Task directions.
Each line in the entries below that holds the string "indoor" must be copied.

Supplied records.
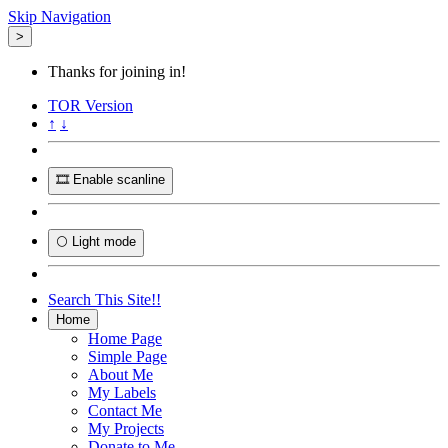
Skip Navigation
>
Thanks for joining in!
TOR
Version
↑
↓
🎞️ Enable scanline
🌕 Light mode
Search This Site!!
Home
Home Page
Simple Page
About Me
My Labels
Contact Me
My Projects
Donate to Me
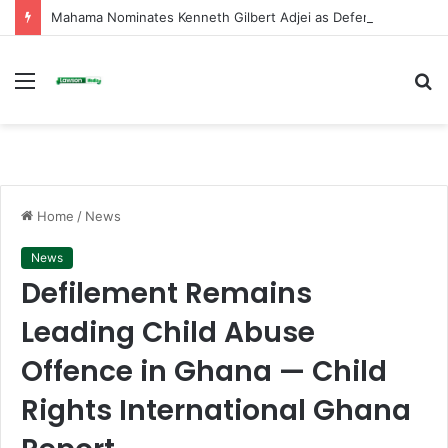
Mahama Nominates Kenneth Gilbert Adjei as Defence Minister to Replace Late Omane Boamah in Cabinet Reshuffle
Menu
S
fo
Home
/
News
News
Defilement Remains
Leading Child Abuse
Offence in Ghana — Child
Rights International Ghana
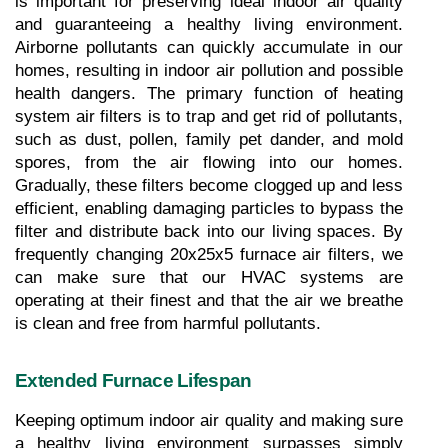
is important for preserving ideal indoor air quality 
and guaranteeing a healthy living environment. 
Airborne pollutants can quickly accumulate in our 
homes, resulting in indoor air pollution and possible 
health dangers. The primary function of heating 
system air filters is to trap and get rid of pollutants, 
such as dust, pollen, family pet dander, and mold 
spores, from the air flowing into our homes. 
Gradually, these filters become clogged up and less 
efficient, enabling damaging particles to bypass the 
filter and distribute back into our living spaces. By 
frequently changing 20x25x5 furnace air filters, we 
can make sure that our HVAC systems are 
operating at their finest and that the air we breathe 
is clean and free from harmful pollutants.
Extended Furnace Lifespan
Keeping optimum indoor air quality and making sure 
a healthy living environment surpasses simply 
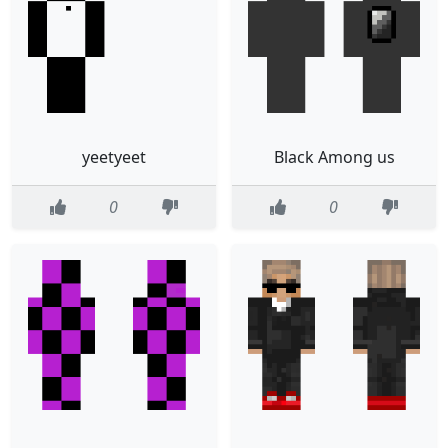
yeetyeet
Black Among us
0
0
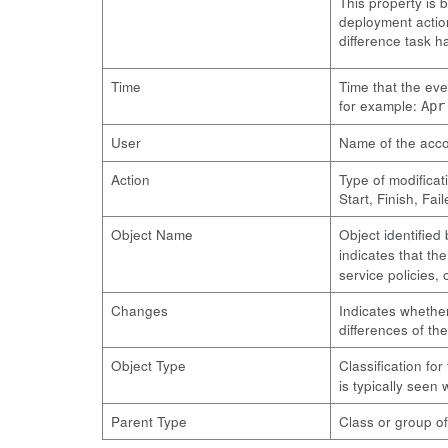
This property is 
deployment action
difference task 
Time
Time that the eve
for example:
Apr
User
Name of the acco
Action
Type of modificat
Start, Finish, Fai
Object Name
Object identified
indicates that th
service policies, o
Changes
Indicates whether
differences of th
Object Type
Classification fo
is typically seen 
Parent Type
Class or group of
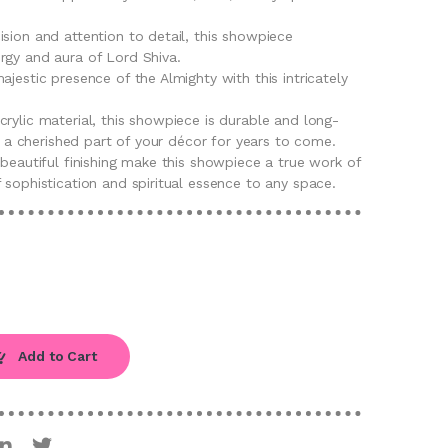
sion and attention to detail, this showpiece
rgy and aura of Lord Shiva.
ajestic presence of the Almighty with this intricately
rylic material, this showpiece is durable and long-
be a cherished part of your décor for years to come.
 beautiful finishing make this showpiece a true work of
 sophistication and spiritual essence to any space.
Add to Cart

Answer box.
is important for preserving ideal indoor air quality 
homes, resulting in indoor air pollution and possible 
Keeping optimum indoor air quality and making sure 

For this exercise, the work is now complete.